Not the cleanest explanation, but hopefully it can be understood. My idea is that, one of the biggest problems with high res, is detachment of different areas, but if we can somehow "introduce correlations" via this averaged noise/prediction, it should work "like high res fix" just in one go, well actually I would think it should work much much better. Also it does not need to be just 1 level of averaging (which would just let to ~2x usual rendering size [well per dimension]). Of course this will introduce significant slow down, but again, might be worth it, if it works.

So can someone who knows technicalities more than me, explain if this is complete nonsense and can't work for some reason, or is there a chance it could somehow work?

BlenderNeko · 2023-05-01T22:37:08Z

BlenderNeko
May 1, 2023

mixing upscaled latents into a larger latent image to maintain composition information will artificially reduce the amount of gaussian noise in the image faster than the noise schedule accounts for. This is most likely going to get you blurry images. It's also not very different from your typical "highres" workflow where the desired composition is given by re-noising an upscaled image to add the finer details, except here the amount of noise is in accordance with the noise schedule.

0 replies

morphles · 2023-05-02T10:22:49Z

morphles
May 2, 2023
Author

The blur thing sounds plausible, though "in exhaustive". First, can't schedule be modified to account for mixing? Second if using ancestral samplers/those that add noise, I think it shouldn't be too big of a problem.

The typical hi res fix I find extremely underwhelming, as you have to "balance" (more like tradeof with both sides being kinda shitty), between no enough de-noise and thus you do not really get appreciable enhancement of detail, or too much and you get distortion/artefacts, almost as if you started with with high res image).

I have tried some weird flows to get better, high res results, and I think they manage to get somewhat better results (though easy to become biased here, and not sure how well it's objectively measurable) (oh I'm also not looking into how similar upscaled image is to original, I'm more interested in good high res image, that decently follows prompt, and low res image I take as "guiding" in between step).

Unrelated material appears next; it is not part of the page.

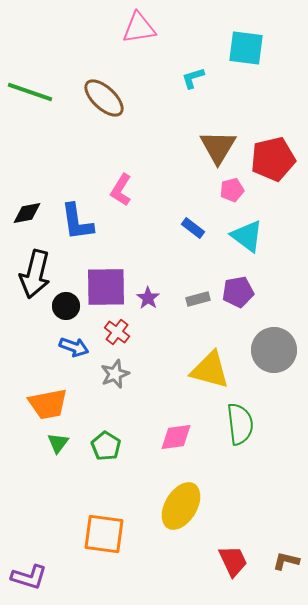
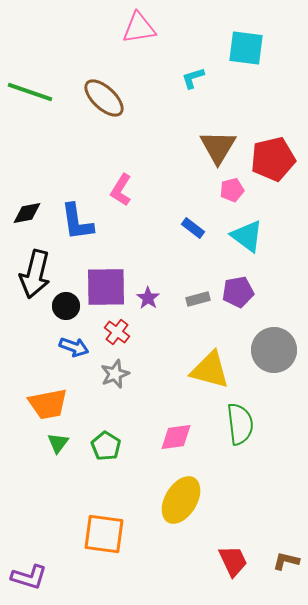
yellow ellipse: moved 6 px up
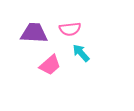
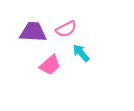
pink semicircle: moved 4 px left; rotated 20 degrees counterclockwise
purple trapezoid: moved 1 px left, 1 px up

So one flow is, upscale latient, then unsample it, (tried lots of settings, but seems euler, cfg1, and decent number of steps [for now I settled on 40] gives best results later on), then from unsampler go to ksampler (adv), don't add noise, use "appropriate" cfg (not sure about that, might depend on resulting image size and maybe other things), different sampler, almost certainly ancestral, different number of steps ~20 (in general I like ancestral samplers much more then on a, as they need much less steps, and maybe just give better results overal). And that's it, it's possible to get quite high res results like that, though still not great, as it still suffers from "incorrelation".
Another less involved flow is just upscale, go to ksampler (adv), add noise, but set start step at ~2 or so (ofc, ancestral). Again somehow seems to give possibly better results than usual denoise thing. Though I suspect in the end it should be quite similar, if I start at 2 out of 10, it probably is something like 0.8 denoise? Haven't tested this too much, but again seemed to be quite nice.

But all that still suffers as there is no "integration over scale". And I thin such "scale averaging sampling" could solve it, again with appropriate weighing of factors, "large scale" denoising being important at start, and then almost not at all near the end of sampling.

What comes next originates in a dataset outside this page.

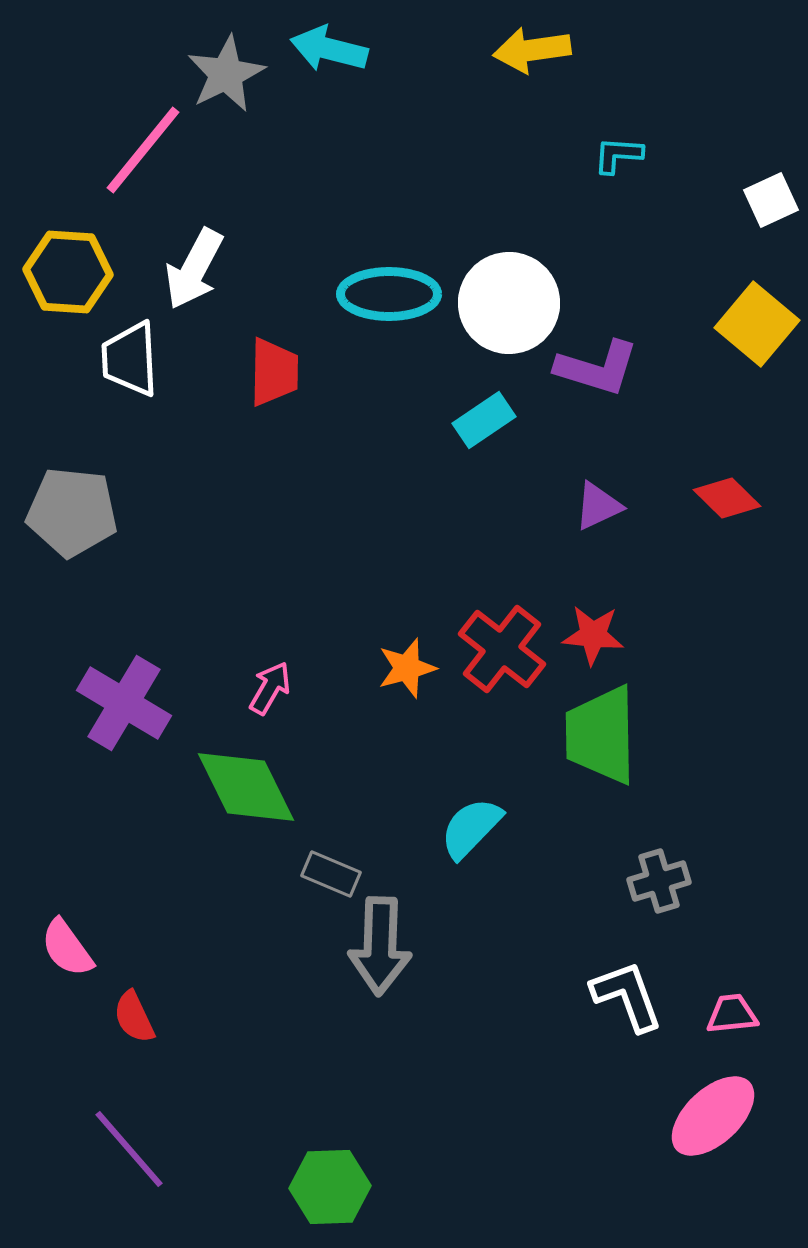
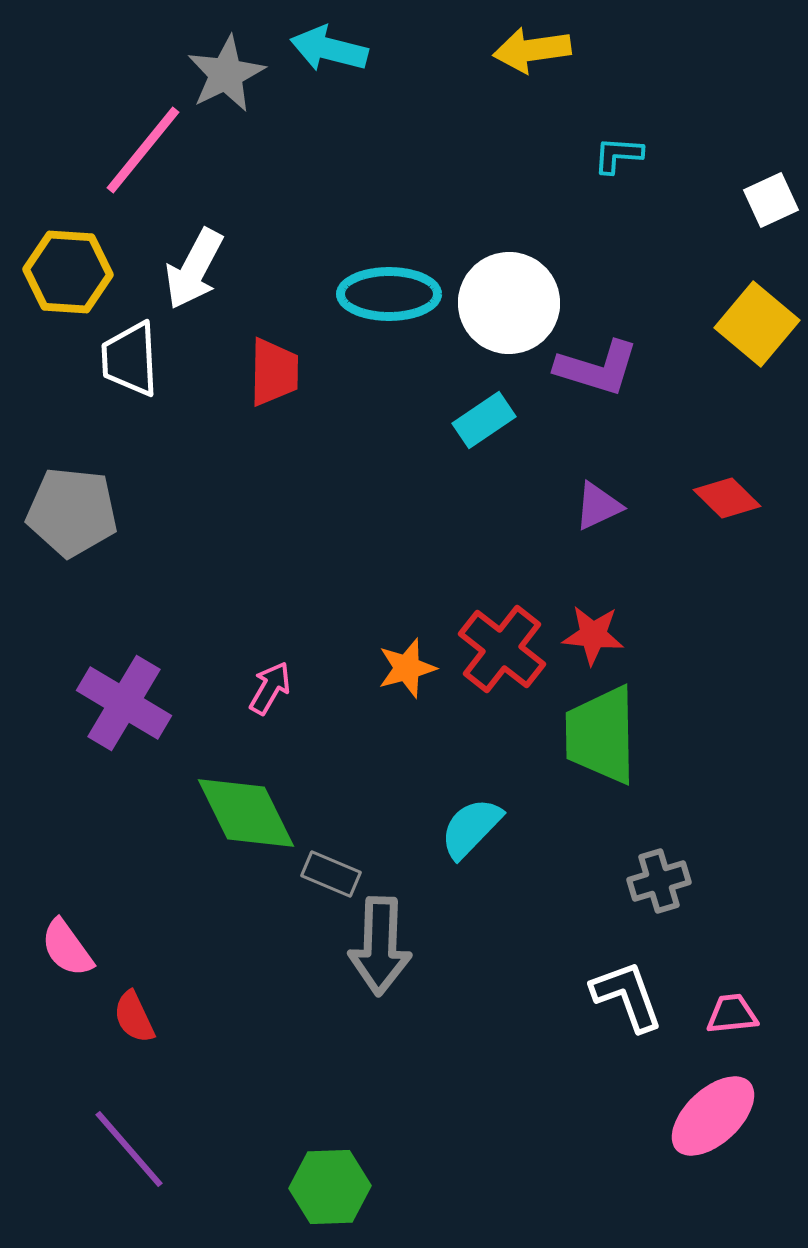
green diamond: moved 26 px down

The unsample-resample flow, is a thing that makes me think this should work much better than regular, or mentioned flows. As it is clear that seed/initial noise has extremely strong impact on result. And when you do regular hi res, the noise introduced is unrelated to anything done previously, so it screws with whatever "preimage" original noise had. While you have just one initial noise, and operate on it across multiple different scale via averaging, it should have much less of "clash preimages" resulting in weird artifacts. Of course it would need tuning and figuring out good dropofs for factors and what not.

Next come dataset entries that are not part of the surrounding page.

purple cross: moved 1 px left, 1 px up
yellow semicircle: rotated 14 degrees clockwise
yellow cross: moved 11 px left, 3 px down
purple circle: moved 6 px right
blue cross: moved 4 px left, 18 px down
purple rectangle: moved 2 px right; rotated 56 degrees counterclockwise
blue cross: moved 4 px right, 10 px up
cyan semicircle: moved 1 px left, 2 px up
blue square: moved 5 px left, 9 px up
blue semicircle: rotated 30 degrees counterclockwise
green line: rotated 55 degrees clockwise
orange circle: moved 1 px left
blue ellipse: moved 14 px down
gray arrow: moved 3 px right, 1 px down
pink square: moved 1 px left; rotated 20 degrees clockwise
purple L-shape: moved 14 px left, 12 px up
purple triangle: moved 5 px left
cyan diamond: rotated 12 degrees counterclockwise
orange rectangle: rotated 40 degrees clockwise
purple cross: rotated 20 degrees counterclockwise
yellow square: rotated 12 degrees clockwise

If somehow sampler code could be a bit less cryptic I could probably attempt it myself :). Well might be interested enough to try to figure it out as is, though seemed very complex.

1 reply

BlenderNeko May 2, 2023

First, can't schedule be modified to account for mixing?

If you can mathematically figure out how the noise and upscaling relate, maybe?, though it would probably involve injecting new noise, and I don't think this is an easy problem. (there might also be tricks to completely circumvent this though by using the upscaled latents in a different way)

Second if using ancestral samplers/those that add noise, I think it shouldn't be too big of a problem.

It still is.

Another less involved flow is just upscale, go to ksampler (adv), add noise, but set start step at ~2 or so (ofc, ancestral). Again somehow seems to give possibly better results than usual denoise thing.

This is a regular denoising workflow, you add noise to get to step 2 on the schedule and then denoise. If you have 10 steps in the advanced sampler, then this would be equivalent to doing .8 denoise and 8 steps on the normal sampler.

And when you do regular hi res, the noise introduced is unrelated to anything done previously, so it screws with whatever "preimage" original noise had.

Please note that the unsampler is quite brittle in this regard, you only end up in the same neighborhood if the prompt is relatively similar, cfg is comparable, and the endpoint is not anomalous for the model to begin with, otherwise your image might look drastically different.

While you have just one initial noise, and operate on it across multiple different scale via averaging, it should have much less of "clash preimages" resulting in weird artifacts.

I am not even sure if noise is scale invariant , i.e. whether the act of upscaling is going to land you in the same area or not.

Of course it would need tuning and figuring out good dropofs for factors and what not.

I fear you're describing the exact problem you started off with, namely:

The typical hi res fix I find extremely underwhelming, as you have to "balance" (more like tradeof with both sides being kinda shitty), between no enough de-noise and thus you do not really get appreciable enhancement of detail, or too much and you get distortion/artefacts, almost as if you started with with high res image).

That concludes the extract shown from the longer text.